States were offered two options:

  • The expansion of Medicaid to include more people, and/or
  • offer a state-based exchange or a federally-facilitated exchange.

Medicaid expansion was designed to aid consumers with low incomes who could not afford health insurance, but weren’t qualified for subsidy or tax credit. (Federal funds would initially cover 100 % of the cost of the new Medicaid patients and will gradually decrease to 90 percent by 2020 , and for the foreseeable future.). Prior to Obamacare as well as the ACA, Medicaid only covered children pregnant women, children as well as the elderly and the disabled. With the Obamacare’s Affordable Healthcare Act’s Medicaid Expansion there are more people eligible to be covered under Medicaid however, insurance companies would be protected from the cost.

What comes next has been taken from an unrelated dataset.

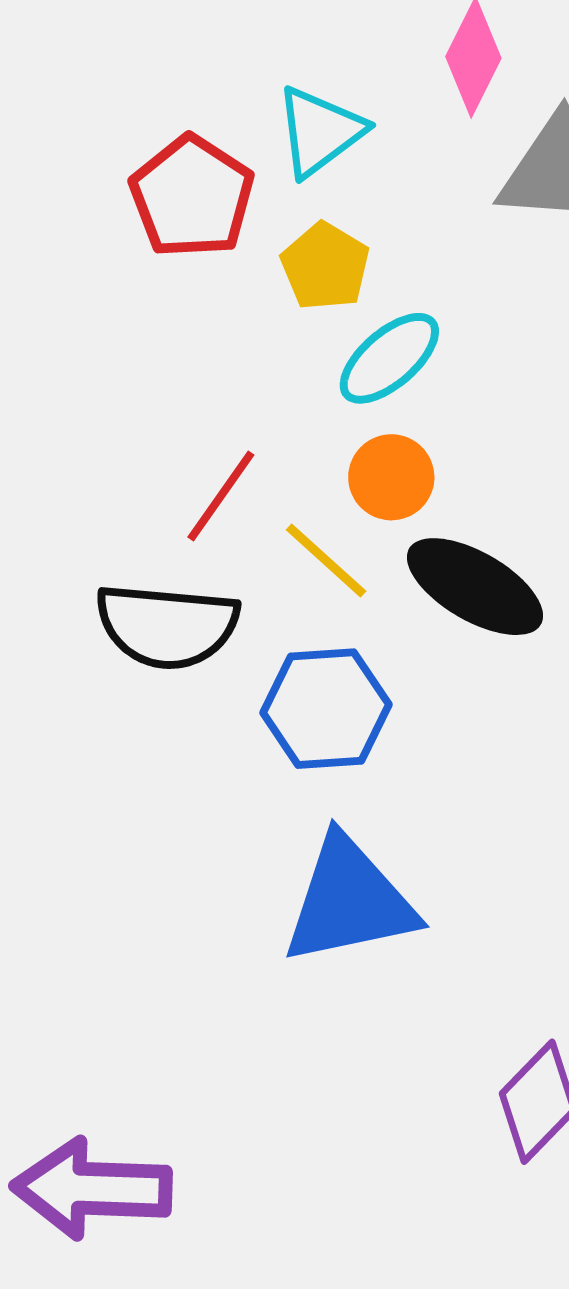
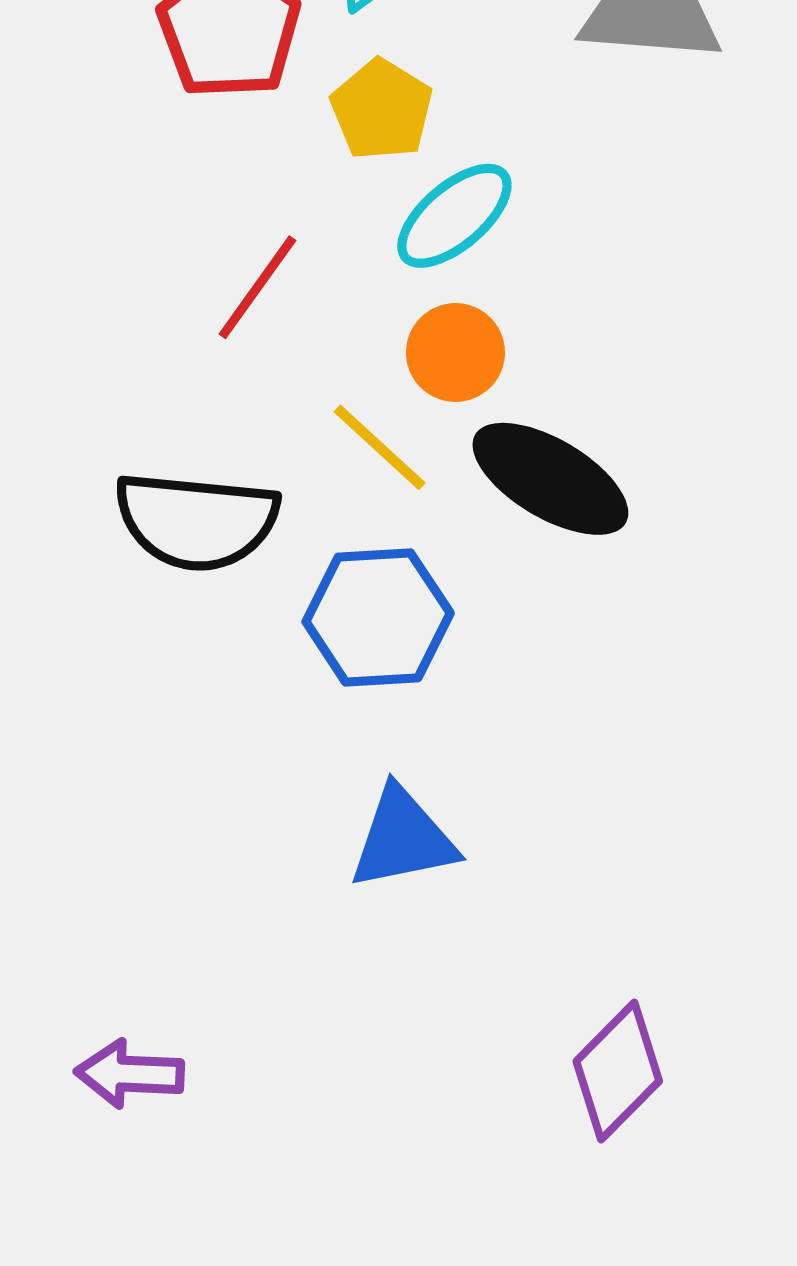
red line: (221, 496) -> (257, 287), moved
blue triangle: (349, 901) -> (403, 839), size x0.7
purple arrow: (92, 1189) -> (130, 1074), moved, size x0.6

Through exchanges that are based on state law, states create their own sets of prices, quality standards as well as health care services provided. Federally-facilitated exchanges use standard information and requirements regardless of state.

According to the data of data from the Kaiser Family Foundation, those states that established an exchange run by the state and also expanded Medicaid performed the most well when it came to the number of insurance companies that chose to join this year’s exchanges.2 Of the states that participated 75 percent of them included three or more insurance companies participating in exchanges. The states that decided to utilize exchanges that were not part of the Federal exchange, and also expanded Medicaid did worse (with 66 % of states having at least three insurance companies) and those who did not expand Medicaid were the worst (with only 55 percent of these states having at least three health insurance companies that participated on exchanges in the year).